* **PROBLEM DESCRIPTION**
What is the number of lines in the entries that contain the word "properties"? Reply with that number only.

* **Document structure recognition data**
'''
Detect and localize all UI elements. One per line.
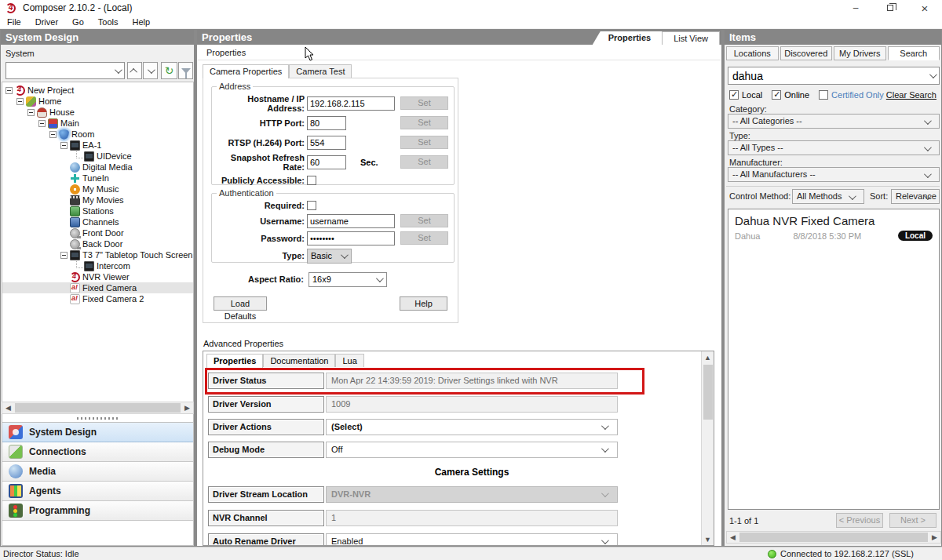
category-select[interactable]: -- All Categories -- xyxy=(728,114,940,129)
menu-help[interactable]: Help xyxy=(125,17,157,27)
scrollbar-thumb[interactable] xyxy=(703,365,713,420)
nav-system-design[interactable]: System Design xyxy=(2,423,193,442)
filter-button[interactable] xyxy=(178,62,193,79)
tree-item-stations[interactable]: Stations xyxy=(2,205,193,216)
menu-driver[interactable]: Driver xyxy=(28,17,65,27)
clear-search-link[interactable]: Clear Search xyxy=(886,90,937,100)
tree-item-front-door[interactable]: Front Door xyxy=(2,227,193,238)
tab-properties-view[interactable]: Properties xyxy=(593,31,662,45)
tree-item-fixed-camera[interactable]: Fixed Camera xyxy=(2,282,193,293)
scroll-down-icon[interactable]: ▼ xyxy=(702,533,714,545)
set-snapshot-rate-button[interactable]: Set xyxy=(400,155,448,169)
scroll-right-icon[interactable]: ▶ xyxy=(181,402,193,413)
tree-item-home[interactable]: Home xyxy=(2,96,193,107)
close-button[interactable]: × xyxy=(907,0,942,16)
tree-item-nvr-viewer[interactable]: NVR Viewer xyxy=(2,271,193,282)
publicly-accessible-checkbox[interactable] xyxy=(307,176,316,185)
collapse-icon[interactable] xyxy=(49,131,57,138)
load-defaults-button[interactable]: Load Defaults xyxy=(214,296,267,311)
tab-advanced-properties[interactable]: Properties xyxy=(206,354,263,368)
online-checkbox[interactable] xyxy=(772,90,781,100)
tab-documentation[interactable]: Documentation xyxy=(263,354,335,367)
scroll-right-icon[interactable]: ▶ xyxy=(929,532,940,543)
set-password-button[interactable]: Set xyxy=(400,231,448,245)
set-hostname-button[interactable]: Set xyxy=(400,96,448,110)
minimize-button[interactable]: – xyxy=(838,0,873,16)
scrollbar-thumb[interactable] xyxy=(15,403,181,413)
items-horizontal-scrollbar[interactable]: ◀ ▶ xyxy=(726,531,941,544)
debug-mode-select[interactable]: Off xyxy=(326,442,618,458)
tab-camera-test[interactable]: Camera Test xyxy=(289,64,352,78)
hostname-input[interactable] xyxy=(307,96,395,111)
splitter-handle[interactable] xyxy=(1,416,194,421)
local-checkbox[interactable] xyxy=(729,90,739,100)
manufacturer-select[interactable]: -- All Manufacturers -- xyxy=(728,167,940,182)
find-next-button[interactable] xyxy=(143,62,158,79)
next-button[interactable]: Next > xyxy=(889,513,937,528)
tree-item-t3-touchscreen[interactable]: T3 7" Tabletop Touch Screen xyxy=(2,249,193,260)
tree-item-main[interactable]: Main xyxy=(2,118,193,129)
tree-item-new-project[interactable]: New Project xyxy=(2,85,193,96)
set-http-port-button[interactable]: Set xyxy=(400,116,448,129)
rtsp-port-input[interactable] xyxy=(307,136,346,150)
tab-locations[interactable]: Locations xyxy=(726,46,779,60)
set-username-button[interactable]: Set xyxy=(400,214,448,227)
menu-tools[interactable]: Tools xyxy=(91,17,126,27)
driver-stream-location-select[interactable]: DVR-NVR xyxy=(326,486,618,503)
nav-agents[interactable]: Agents xyxy=(2,482,193,501)
nav-connections[interactable]: Connections xyxy=(2,442,193,462)
help-button[interactable]: Help xyxy=(400,296,447,311)
scrollbar-thumb[interactable] xyxy=(739,533,928,542)
collapse-icon[interactable] xyxy=(60,252,68,259)
tab-search[interactable]: Search xyxy=(888,46,940,60)
tree-item-my-movies[interactable]: My Movies xyxy=(2,195,193,205)
type-select[interactable]: -- All Types -- xyxy=(728,140,940,155)
nav-media[interactable]: Media xyxy=(2,462,193,482)
find-previous-button[interactable] xyxy=(127,62,142,79)
collapse-icon[interactable] xyxy=(60,142,68,149)
snapshot-rate-input[interactable] xyxy=(307,155,346,169)
tab-discovered[interactable]: Discovered xyxy=(780,46,833,60)
aspect-ratio-select[interactable]: 16x9 xyxy=(309,272,387,287)
menu-file[interactable]: File xyxy=(0,17,28,27)
collapse-icon[interactable] xyxy=(27,109,35,116)
tree-horizontal-scrollbar[interactable]: ◀ ▶ xyxy=(2,402,194,414)
sort-select[interactable]: Relevance xyxy=(891,189,940,204)
set-rtsp-port-button[interactable]: Set xyxy=(400,136,448,149)
driver-actions-select[interactable]: (Select) xyxy=(326,419,618,435)
password-input[interactable] xyxy=(307,231,395,245)
collapse-icon[interactable] xyxy=(16,98,24,105)
auto-rename-driver-select[interactable]: Enabled xyxy=(326,533,618,546)
http-port-input[interactable] xyxy=(307,116,346,130)
tree-item-uidevice[interactable]: UIDevice xyxy=(2,151,193,162)
menu-go[interactable]: Go xyxy=(65,17,91,27)
search-combo[interactable]: dahua xyxy=(728,67,940,85)
refresh-button[interactable]: ↻ xyxy=(161,62,177,79)
tab-camera-properties[interactable]: Camera Properties xyxy=(203,64,289,78)
tree-item-intercom[interactable]: Intercom xyxy=(2,260,193,271)
tree-item-channels[interactable]: Channels xyxy=(2,216,193,227)
tree-item-digital-media[interactable]: Digital Media xyxy=(2,162,193,173)
certified-only-checkbox[interactable] xyxy=(819,90,828,100)
tab-lua[interactable]: Lua xyxy=(335,354,363,367)
collapse-icon[interactable] xyxy=(5,87,13,94)
tab-my-drivers[interactable]: My Drivers xyxy=(834,46,886,60)
restore-button[interactable] xyxy=(873,0,907,16)
result-item[interactable]: Dahua NVR Fixed Camera Dahua 8/8/2018 5:… xyxy=(728,209,939,241)
tab-list-view[interactable]: List View xyxy=(662,31,720,45)
control-method-select[interactable]: All Methods xyxy=(792,189,864,204)
system-combo[interactable] xyxy=(5,62,125,79)
scroll-left-icon[interactable]: ◀ xyxy=(2,402,14,413)
scroll-up-icon[interactable]: ▲ xyxy=(702,351,714,363)
advanced-vertical-scrollbar[interactable]: ▲ ▼ xyxy=(701,351,714,545)
collapse-icon[interactable] xyxy=(38,120,46,127)
tree-item-my-music[interactable]: My Music xyxy=(2,184,193,195)
tree-item-room[interactable]: Room xyxy=(2,129,193,140)
previous-button[interactable]: < Previous xyxy=(836,513,883,528)
required-checkbox[interactable] xyxy=(307,201,316,210)
auth-type-select[interactable]: Basic xyxy=(307,249,352,264)
nav-programming[interactable]: Programming xyxy=(2,501,193,521)
tree-item-tunein[interactable]: TuneIn xyxy=(2,173,193,184)
scroll-left-icon[interactable]: ◀ xyxy=(727,532,739,543)
tree-item-ea1[interactable]: EA-1 xyxy=(2,140,193,151)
'''
* **RESULT BELOW**
3